§ **PROMPT**:
Copy each line of the entries that includes the word "dans".

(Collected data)
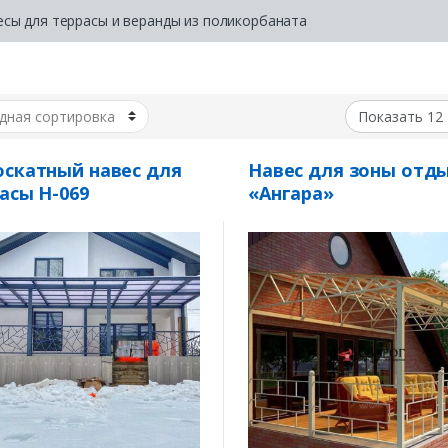
есы для террасы и веранды из поликорбаната
скатный навес для
Навес для зоны отд
асы Н-069
«Ангара»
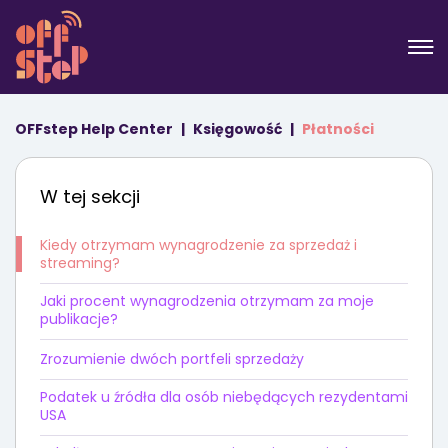
OFFstep Help Center
Księgowość
Płatności
W tej sekcji
Kiedy otrzymam wynagrodzenie za sprzedaż i
streaming?
Jaki procent wynagrodzenia otrzymam za moje
publikacje?
Zrozumienie dwóch portfeli sprzedaży
Podatek u źródła dla osób niebędących rezydentami
USA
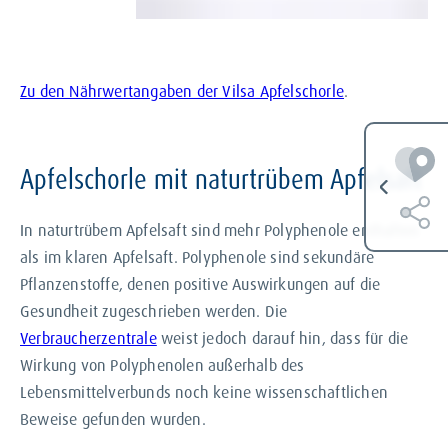
Apfelschorle.
Zu den Nährwertangaben der Vilsa Apfelschorle
.
Apfelschorle mit naturtrübem Apfelsaft
In naturtrübem Apfelsaft sind mehr Polyphenole enthalten
als im klaren Apfelsaft. Polyphenole sind sekundäre
Pflanzenstoffe, denen positive Auswirkungen auf die
Gesundheit zugeschrieben werden. Die
Verbraucherzentrale
weist jedoch darauf hin, dass für die
Wirkung von Polyphenolen außerhalb des
Lebensmittelverbunds noch keine wissenschaftlichen
Beweise gefunden wurden.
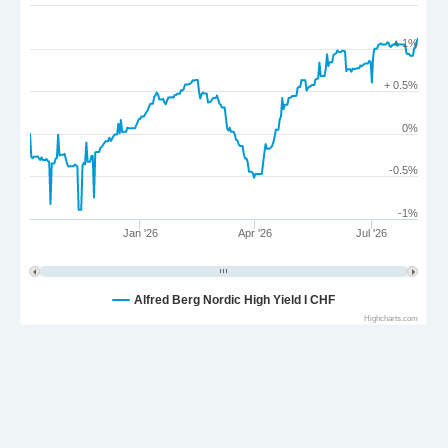
+ 1%
+ 0.5%
0%
-0.5%
-1%
Jan '26
Apr '26
Jul '26
Alfred Berg Nordic High Yield I CHF
Highcharts.com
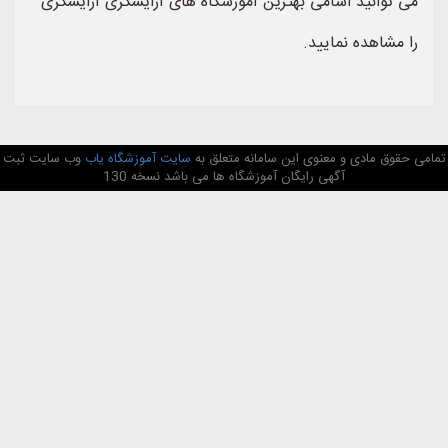
توانید اسامی بهترین آموزشگاه های آرایشگری آرایشگری
مشاهده نمایید.
وق مادی و معنوی این سامانه متعلق به
سایت آموزشگاه یاب
وب سایت ثبت
آگهی رایگان آموزشگاه ها می باشد نسخه 130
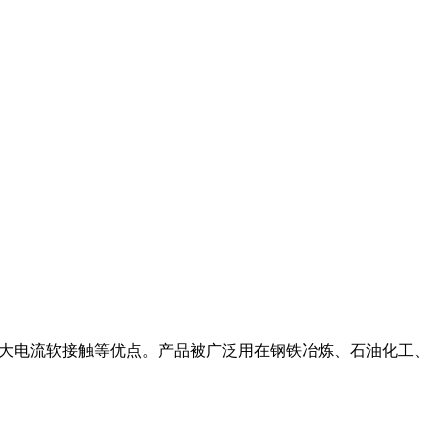
高以及大电流软接触等优点。产品被广泛用在钢铁冶炼、石油化工、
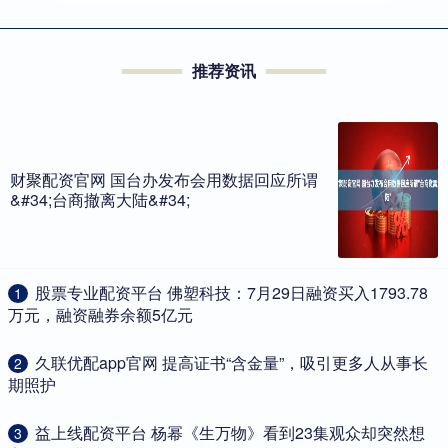
推荐资讯
财聚配资官网 国台办发布会用数据回应所谓
&#34;台商撤离大陆&#34;
​股票专业配资平台 佛塑科技：7月29日融资买入1793.78
1
万元，融资融券余额5亿元
​久联优配app官网 提高证书“含金量”，吸引更多人从事长
2
期照护
​益上线配资平台 杨幂《生万物》看到23集观众却突然想
3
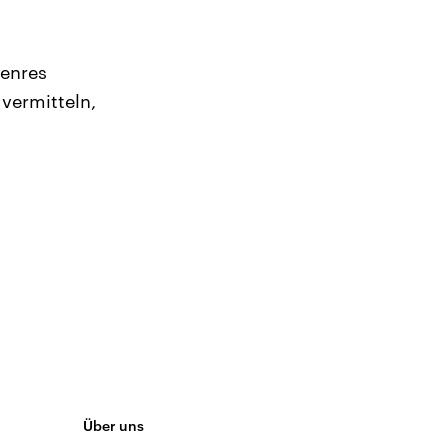
Genres
vermitteln,
Über uns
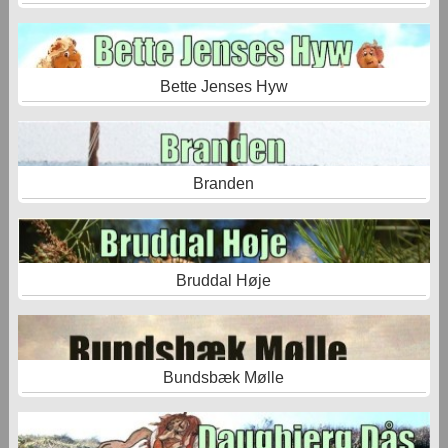
Bette Jenses Hyw
Branden
Bruddal Høje
Bundsbæk Mølle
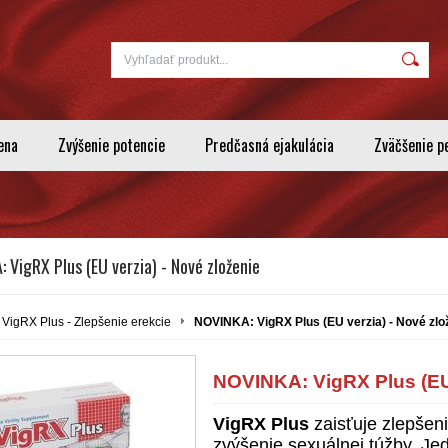
ena
Zvýšenie potencie
Predčasná ejakulácia
Zväčšenie p
 VigRX Plus (EU verzia) - Nové zloženie
VigRX Plus - Zlepšenie erekcie
NOVINKA: VigRX Plus (EU verzia) - Nové zlo
NOVINKA: VigRX Plus (EU 
VigRX Plus
zaisťuje zlepšeni
zvýšenie sexuálnej túžby. Jed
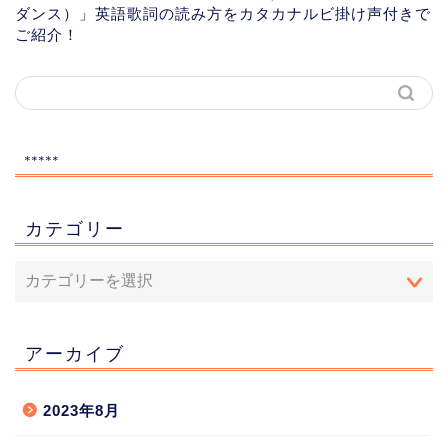
ダンス）」英語歌詞の読み方をカタカナルビ掛け声付きで
ご紹介！
*****
カテゴリー
アーカイブ
2023年8月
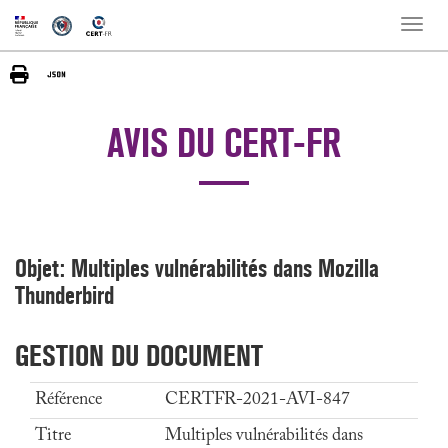
Toggle
naviga
AVIS DU CERT-FR
Objet: Multiples vulnérabilités dans Mozilla
Thunderbird
GESTION DU DOCUMENT
Référence
CERTFR-2021-AVI-847
Titre
Multiples vulnérabilités dans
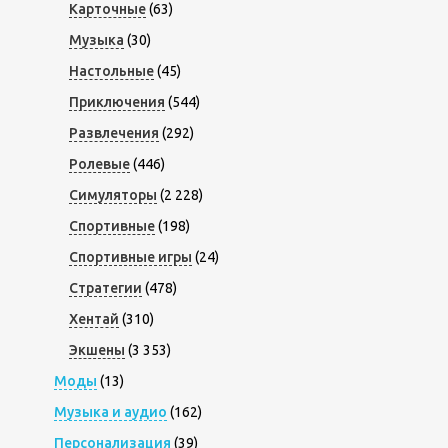
Карточные
(63)
Музыка
(30)
Настольные
(45)
Приключения
(544)
Развлечения
(292)
Ролевые
(446)
Симуляторы
(2 228)
Спортивные
(198)
Спортивные игры
(24)
Стратегии
(478)
Хентай
(310)
Экшены
(3 353)
Моды
(13)
Музыка и аудио
(162)
Персонализация
(39)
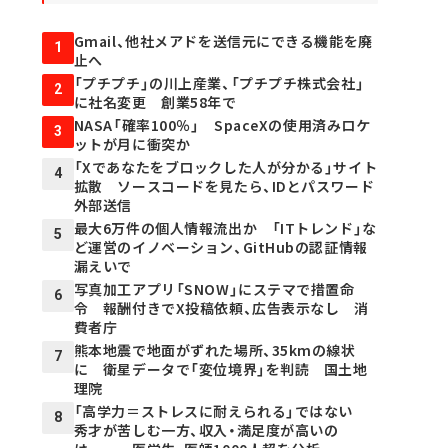
Gmail、他社メアドを送信元にできる機能を廃
1
止へ
「プチプチ」の川上産業、「プチプチ株式会社」
2
に社名変更 創業58年で
NASA「確率100％」 SpaceXの使用済みロケ
3
ットが月に衝突か
「Xであなたをブロックした人が分かる」サイト
4
拡散 ソースコードを見たら、IDとパスワード
外部送信
最大6万件の個人情報流出か 「ITトレンド」な
5
ど運営のイノベーション、GitHubの認証情報
漏えいで
写真加工アプリ「SNOW」にステマで措置命
6
令 報酬付きでX投稿依頼、広告表示なし 消
費者庁
熊本地震で地面がずれた場所、35kmの線状
7
に 衛星データで「変位境界」を判読 国土地
理院
「高学力＝ストレスに耐えられる」ではない
8
秀才が苦しむ一方、収入・満足度が高いの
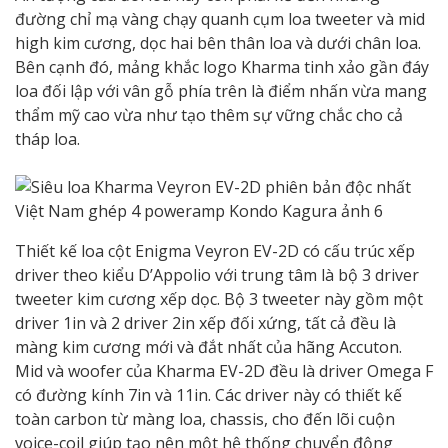
đường chỉ mạ vàng chạy quanh cụm loa tweeter và mid
high kim cương, dọc hai bên thân loa và dưới chân loa.
Bên cạnh đó, mảng khắc logo Kharma tinh xảo gần đáy
loa đối lập với vân gỗ phía trên là điểm nhấn vừa mang
thẩm mỹ cao vừa như tạo thêm sự vững chắc cho cả
tháp loa.
Thiết kế loa cột Enigma Veyron EV-2D có cấu trúc xếp
driver theo kiểu D’Appolio với trung tâm là bộ 3 driver
tweeter kim cương xếp dọc. Bộ 3 tweeter này gồm một
driver 1in và 2 driver 2in xếp đối xứng, tất cả đều là
màng kim cương mới và đắt nhất của hãng Accuton.
Mid và woofer của Kharma EV-2D đều là driver Omega F
có đường kính 7in và 11in. Các driver này có thiết kế
toàn carbon từ màng loa, chassis, cho đến lõi cuộn
voice-coil giúp tạo nên một hệ thống chuyển động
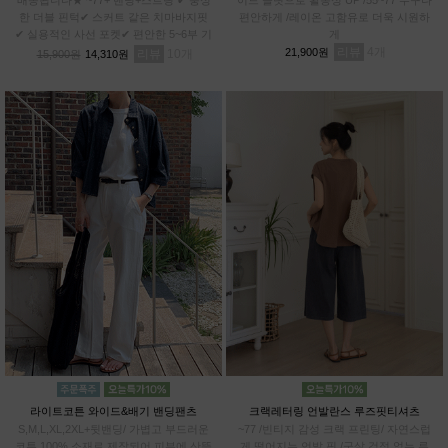
한 더블 핀턱✔ 스커트 같은 치마바지핏
편안하게 /레이온 고함유로 더욱 시원하
✔ 실용적인 사선 포켓✔ 편안한 5~6부 기
게
장✔차르르 가벼운 와샤 원단
리뷰
4
21,900원
리뷰
10
15,900원
14,310원
라이트코튼 와이드&배기 밴딩팬츠
크랙레터링 언발란스 루즈핏티셔츠
S,M,L,XL,2XL+뒷밴딩/ 가볍고 부드러운
~77 /빈티지 감성 크랙 프린팅/ 자연스럽
코튼 100% 소재로 제작되어 피부에 산뜻
게 떨어지는 언발 핏 /군살 걱정 없는 루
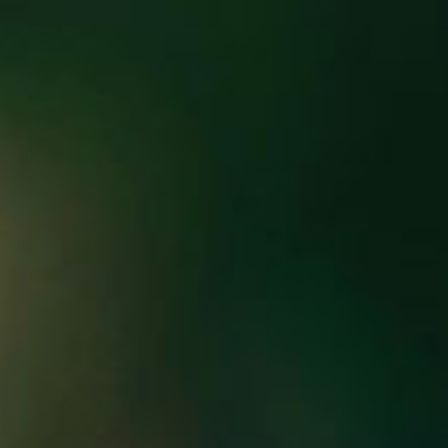
Eventos
Noticias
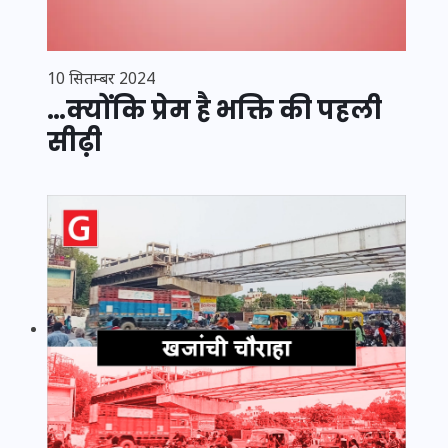
10 सितम्बर 2024
…क्योंकि प्रेम है भक्ति की पहली
सीढ़ी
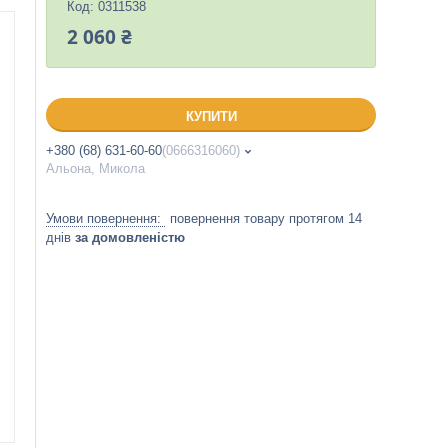
Код:
0311538
2 060 ₴
КУПИТИ
+380 (68) 631-60-60
0666316060
Альона, Микола
повернення товару протягом 14
днів
за домовленістю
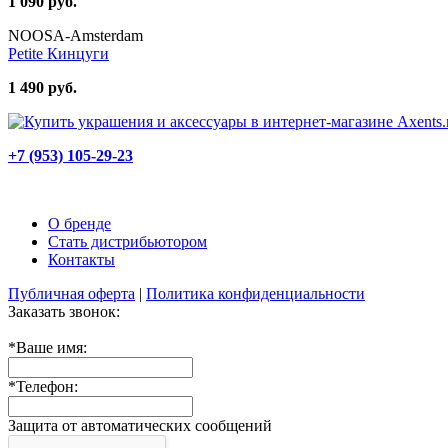
1 090 руб.
NOOSA-Amsterdam
Petite Кинцуги
1 490 руб.
+7 (953) 105-29-23
О бренде
Стать дистрибьютором
Контакты
Публичная оферта
|
Политика конфиденциальности
Заказать звонок:
*
Ваше имя:
*
Телефон:
Защита от автоматических сообщений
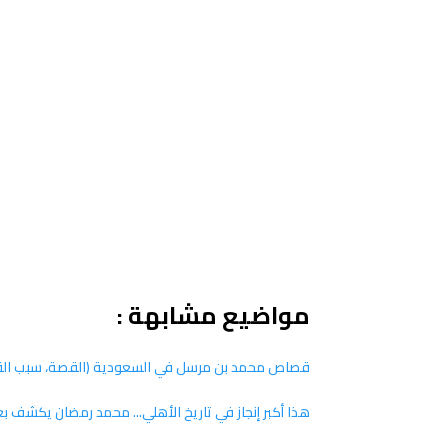
مواضيع مشابهة :
قصاص محمد بن مرسل في السعودية (القصة، سبب القص
هذا أكبر إنجاز في تاريخ الأهلي... محمد رمضان يكشف بع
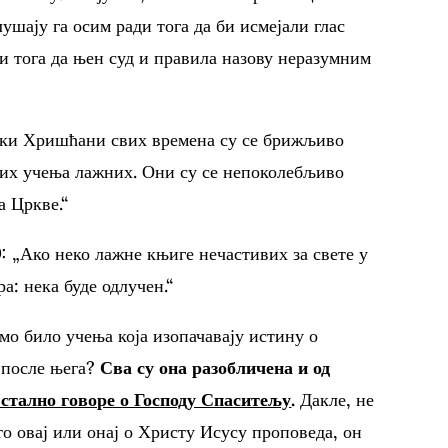
ушају га осим ради тога да би исмејали глас
ди тога да њен суд и правила назову неразумним
ки Хришћани свих времена су се брижљиво
гих учења лажних. Они су се непоколебљиво
а Цркве.“
:
„Ако неко лажне књиге нечастивих за свете у
а: нека буде одлучен.“
мо било учења која изопачавају истину о
 после њега?
Сва су она разобличена и од
 стално говоре о Господу Спаситељу
.
Дакле, не
о овај или онај о Христу Исусу проповеда, он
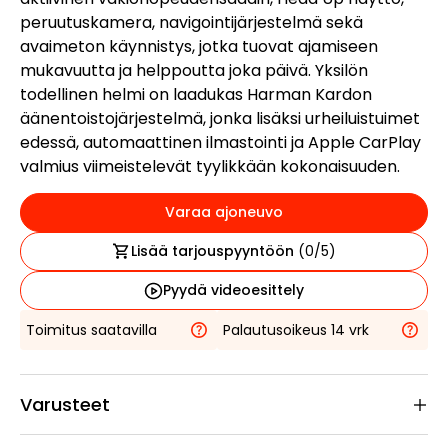
peruutuskamera, navigointijärjestelmä sekä
avaimeton käynnistys, jotka tuovat ajamiseen
mukavuutta ja helppoutta joka päivä. Yksilön
todellinen helmi on laadukas Harman Kardon
äänentoistojärjestelmä, jonka lisäksi urheiluistuimet
edessä, automaattinen ilmastointi ja Apple CarPlay
valmius viimeistelevät tyylikkään kokonaisuuden.
Varaa ajoneuvo
Lisää tarjouspyyntöön
(
0
/5)
Pyydä videoesittely
Toimitus saatavilla
Palautusoikeus 14 vrk
Varusteet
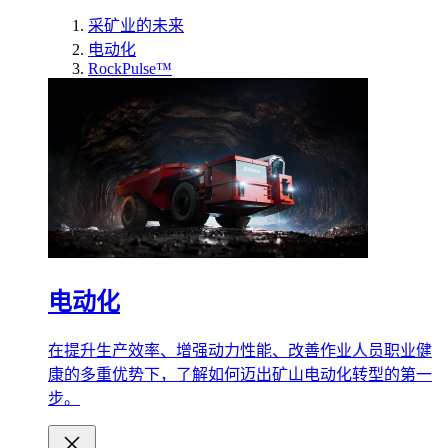
采矿业的未来
电动化
RockPulse™
电动化
在提升生产效率、增强动力性能、改善作业人员职业健
康的多重优势下，了解如何迈出矿山电动化转型的第一
步。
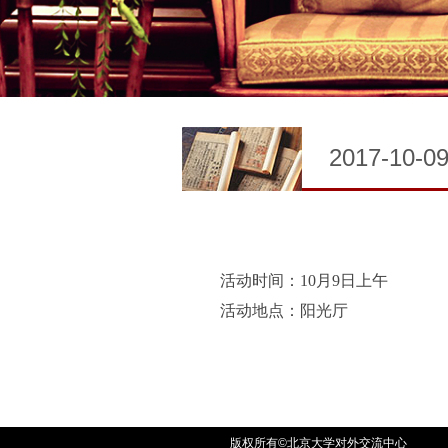
2017-10-0
活动时间：10月9日上午
活动地点：阳光厅
版权所有©北京大学对外交流中心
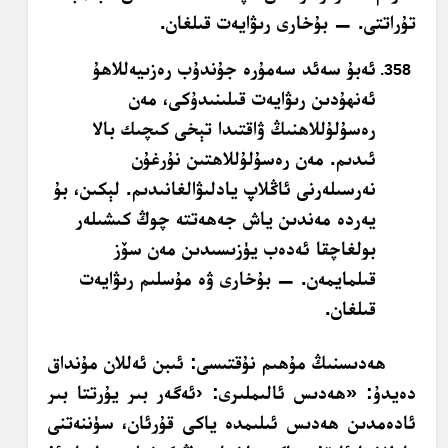
تۇراتتى. — بۇخارى رىۋايەت قىلغان.
ئەبۇ سەئد سەمۇرە جۇندۇب رەزىيەللاھۇ
ئەنھۇدىن رىۋايەت قىلىنىدۇكى، مەن
رەسۇلۇللاھنىڭ ۋاقتىدا تېخى كىچىك بالا
ئىدىم. مەن رەسۇلۇللاھتىن نۇرغۇن
نەرسىلەرنى ئاڭلاپ يادلىۋالغانىدىم. لېكىن، بۇ
يەردە مەندىن ياش جەھەتتە چوڭ كىشىلەر
بولغاچقا ئەدەب يۈزىسىدىن مەن سۆز
قىلمايمەن. — بۇخارى ۋە مۇسلىم رىۋايەت
قىلغان.
ھەدىسنىڭ مۇھىم نۇقتىسى: ئىبن ئەللان مۇنداق
دەيدۇ: «ھەدىس ئالىملىرى: ‹ئەگەر بىر يۇرتتا بىر
ئادەمدىن ھەدىس ئىلىمدە ياكى قۇرئان، سۈننەتنى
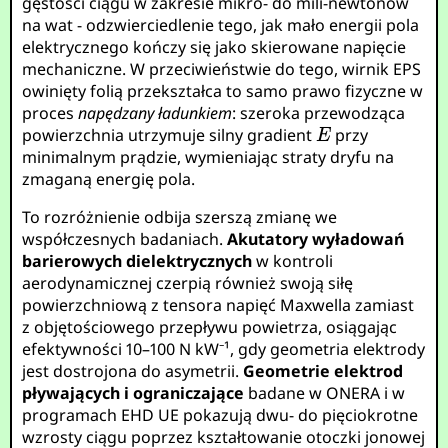
gęstości ciągu w zakresie mikro- do mili-newtonów
na wat - odzwierciedlenie tego, jak mało energii pola
elektrycznego kończy się jako skierowane napięcie
mechaniczne. W przeciwieństwie do tego, wirnik EPS
owinięty folią przekształca to samo prawo fizyczne w
proces
napędzany ładunkiem
: szeroka przewodząca
powierzchnia utrzymuje silny gradient
przy
minimalnym prądzie, wymieniając straty dryfu na
zmaganą energię pola.
To rozróżnienie odbija szerszą zmianę we
współczesnych badaniach.
Akutatory wyładowań
barierowych dielektrycznych
w kontroli
aerodynamicznej czerpią również swoją siłę
powierzchniową z tensora napięć Maxwella zamiast
z objętościowego przepływu powietrza, osiągając
efektywności 10–100 N kW⁻¹, gdy geometria elektrody
jest dostrojona do asymetrii.
Geometrie elektrod
pływających i ograniczające
badane w ONERA i w
programach EHD UE pokazują dwu- do pięciokrotne
wzrosty ciągu poprzez kształtowanie otoczki jonowej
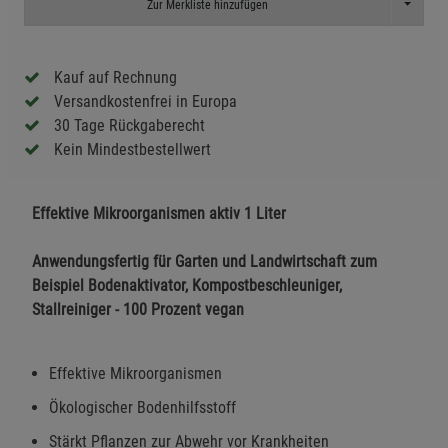
Toggle D
Zur Merkliste hinzufügen
Kauf auf Rechnung
Versandkostenfrei in Europa
30 Tage Rückgaberecht
Kein Mindestbestellwert
Effektive Mikroorganismen aktiv 1 Liter
Anwendungsfertig für Garten und Landwirtschaft zum
Beispiel Bodenaktivator, Kompostbeschleuniger,
Stallreiniger - 100 Prozent vegan
Effektive Mikroorganismen
Ökologischer Bodenhilfsstoff
Stärkt Pflanzen zur Abwehr vor Krankheiten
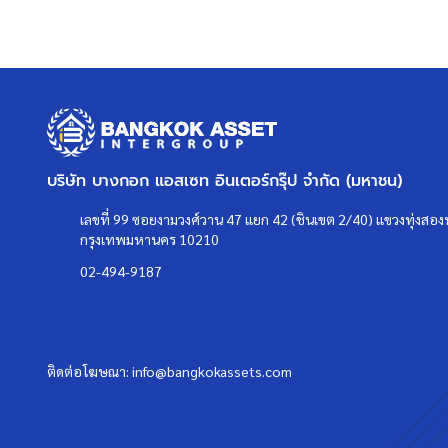
บริษัท บางกอก แอสเซท อินเตอร์กรุ๊ป จำกัด (มหาชน)
เลขที่ 99 ซอยงามวงศ์วาน 47 แยก 42 (ชินเขต 2/40) แขวงทุ่งสองห
กรุงเทพมหานคร 10210
02-494-9187
ติดต่อโฆษณา:
info@bangkokassets.com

§ **PROBLEM SOLUTION**:
Objet: Multiples vulnérabilités dans Mozilla
Multiples vulnérabilités dans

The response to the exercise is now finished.